Draw out every line with the word "bounding" from the listing below.

- Extracted entries
____________

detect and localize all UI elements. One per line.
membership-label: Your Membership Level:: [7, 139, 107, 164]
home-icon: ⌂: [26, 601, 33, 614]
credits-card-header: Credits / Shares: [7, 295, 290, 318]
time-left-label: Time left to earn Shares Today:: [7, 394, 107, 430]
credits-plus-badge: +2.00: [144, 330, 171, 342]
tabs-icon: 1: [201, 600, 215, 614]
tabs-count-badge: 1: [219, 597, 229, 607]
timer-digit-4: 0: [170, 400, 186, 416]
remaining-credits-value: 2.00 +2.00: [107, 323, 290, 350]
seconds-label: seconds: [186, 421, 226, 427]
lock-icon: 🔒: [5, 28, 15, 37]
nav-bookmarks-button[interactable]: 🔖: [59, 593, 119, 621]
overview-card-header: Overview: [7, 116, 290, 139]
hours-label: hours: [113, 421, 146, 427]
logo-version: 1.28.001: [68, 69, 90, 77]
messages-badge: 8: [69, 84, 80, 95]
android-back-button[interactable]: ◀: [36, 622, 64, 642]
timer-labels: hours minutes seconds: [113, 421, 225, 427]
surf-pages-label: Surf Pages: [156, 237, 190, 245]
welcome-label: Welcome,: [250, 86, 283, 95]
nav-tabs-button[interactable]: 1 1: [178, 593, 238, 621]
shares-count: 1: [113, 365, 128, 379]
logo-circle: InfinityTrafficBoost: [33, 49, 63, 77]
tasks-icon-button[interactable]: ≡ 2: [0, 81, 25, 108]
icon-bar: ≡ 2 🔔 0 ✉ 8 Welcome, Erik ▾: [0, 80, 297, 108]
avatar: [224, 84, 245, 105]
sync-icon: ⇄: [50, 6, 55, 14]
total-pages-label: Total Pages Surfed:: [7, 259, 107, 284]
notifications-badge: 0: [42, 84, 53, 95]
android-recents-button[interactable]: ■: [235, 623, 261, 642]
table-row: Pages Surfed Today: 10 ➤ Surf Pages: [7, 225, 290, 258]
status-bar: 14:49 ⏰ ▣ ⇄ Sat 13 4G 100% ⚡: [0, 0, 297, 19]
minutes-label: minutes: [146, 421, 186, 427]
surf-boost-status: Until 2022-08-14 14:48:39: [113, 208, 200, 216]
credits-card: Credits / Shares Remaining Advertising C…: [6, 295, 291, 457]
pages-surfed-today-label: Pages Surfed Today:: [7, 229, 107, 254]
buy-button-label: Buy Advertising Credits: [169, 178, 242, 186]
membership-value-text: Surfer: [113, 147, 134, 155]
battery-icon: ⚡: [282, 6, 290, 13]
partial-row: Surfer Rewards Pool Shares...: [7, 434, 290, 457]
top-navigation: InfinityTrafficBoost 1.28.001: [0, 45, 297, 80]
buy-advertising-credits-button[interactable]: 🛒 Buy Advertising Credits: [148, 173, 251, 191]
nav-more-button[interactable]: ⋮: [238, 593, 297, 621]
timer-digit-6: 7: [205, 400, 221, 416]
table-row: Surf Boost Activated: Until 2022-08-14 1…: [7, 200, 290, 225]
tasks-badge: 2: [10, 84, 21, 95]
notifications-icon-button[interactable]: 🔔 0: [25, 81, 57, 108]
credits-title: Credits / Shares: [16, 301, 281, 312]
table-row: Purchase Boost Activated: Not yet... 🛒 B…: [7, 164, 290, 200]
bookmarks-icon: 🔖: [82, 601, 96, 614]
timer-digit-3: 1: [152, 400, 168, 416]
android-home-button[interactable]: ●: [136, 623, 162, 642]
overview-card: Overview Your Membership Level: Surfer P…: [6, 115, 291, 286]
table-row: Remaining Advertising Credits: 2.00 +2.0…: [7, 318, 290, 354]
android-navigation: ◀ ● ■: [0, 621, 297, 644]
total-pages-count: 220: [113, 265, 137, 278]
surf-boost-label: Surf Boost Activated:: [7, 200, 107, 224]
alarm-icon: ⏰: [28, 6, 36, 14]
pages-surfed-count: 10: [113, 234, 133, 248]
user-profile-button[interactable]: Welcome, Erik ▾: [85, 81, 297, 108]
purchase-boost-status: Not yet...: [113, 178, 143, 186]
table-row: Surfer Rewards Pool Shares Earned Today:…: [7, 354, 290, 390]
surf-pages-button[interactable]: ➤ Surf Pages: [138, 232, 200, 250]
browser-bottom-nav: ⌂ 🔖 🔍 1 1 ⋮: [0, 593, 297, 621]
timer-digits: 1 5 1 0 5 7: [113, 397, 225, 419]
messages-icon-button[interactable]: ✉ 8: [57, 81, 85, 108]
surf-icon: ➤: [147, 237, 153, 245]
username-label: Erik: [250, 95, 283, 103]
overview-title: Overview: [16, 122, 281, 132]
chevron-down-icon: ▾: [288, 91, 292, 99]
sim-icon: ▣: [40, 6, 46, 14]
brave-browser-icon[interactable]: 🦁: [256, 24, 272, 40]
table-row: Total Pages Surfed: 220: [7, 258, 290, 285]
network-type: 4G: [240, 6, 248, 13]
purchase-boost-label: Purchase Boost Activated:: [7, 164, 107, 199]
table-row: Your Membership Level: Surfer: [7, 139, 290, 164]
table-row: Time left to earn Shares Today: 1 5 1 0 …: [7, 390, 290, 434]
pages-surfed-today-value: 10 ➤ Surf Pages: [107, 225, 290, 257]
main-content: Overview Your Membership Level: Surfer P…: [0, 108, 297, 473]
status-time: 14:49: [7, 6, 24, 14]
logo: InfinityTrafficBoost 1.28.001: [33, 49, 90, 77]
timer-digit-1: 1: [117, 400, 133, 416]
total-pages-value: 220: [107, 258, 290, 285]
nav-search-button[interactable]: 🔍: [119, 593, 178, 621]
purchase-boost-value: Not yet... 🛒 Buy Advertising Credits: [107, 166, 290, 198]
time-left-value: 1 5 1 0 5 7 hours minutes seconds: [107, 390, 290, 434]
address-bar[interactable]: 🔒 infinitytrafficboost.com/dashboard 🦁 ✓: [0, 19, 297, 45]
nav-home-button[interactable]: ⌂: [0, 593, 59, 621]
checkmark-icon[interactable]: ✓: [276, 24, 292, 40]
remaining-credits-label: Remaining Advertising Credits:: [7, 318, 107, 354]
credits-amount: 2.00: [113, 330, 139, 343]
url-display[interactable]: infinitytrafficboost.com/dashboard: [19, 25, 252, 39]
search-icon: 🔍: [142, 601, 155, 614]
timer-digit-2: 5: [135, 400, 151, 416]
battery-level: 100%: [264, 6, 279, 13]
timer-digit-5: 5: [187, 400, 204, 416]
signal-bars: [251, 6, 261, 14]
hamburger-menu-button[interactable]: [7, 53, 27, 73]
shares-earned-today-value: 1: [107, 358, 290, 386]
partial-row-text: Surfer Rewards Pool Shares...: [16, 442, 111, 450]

____________

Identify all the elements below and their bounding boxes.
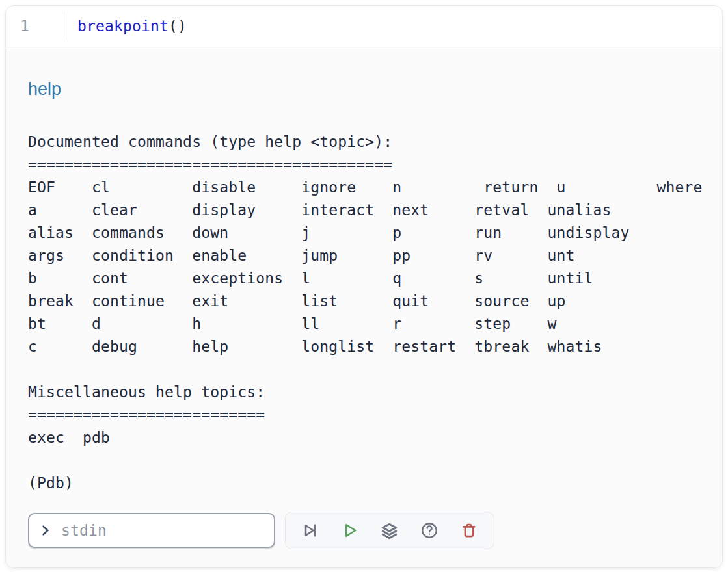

____________

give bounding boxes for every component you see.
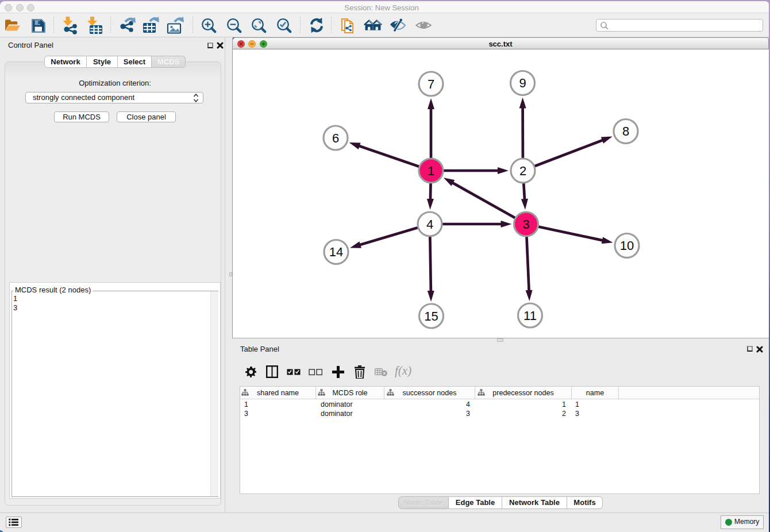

____________

- Final answer
Identify all the elements below and their bounding boxes.
give bounding boxes for every component you see.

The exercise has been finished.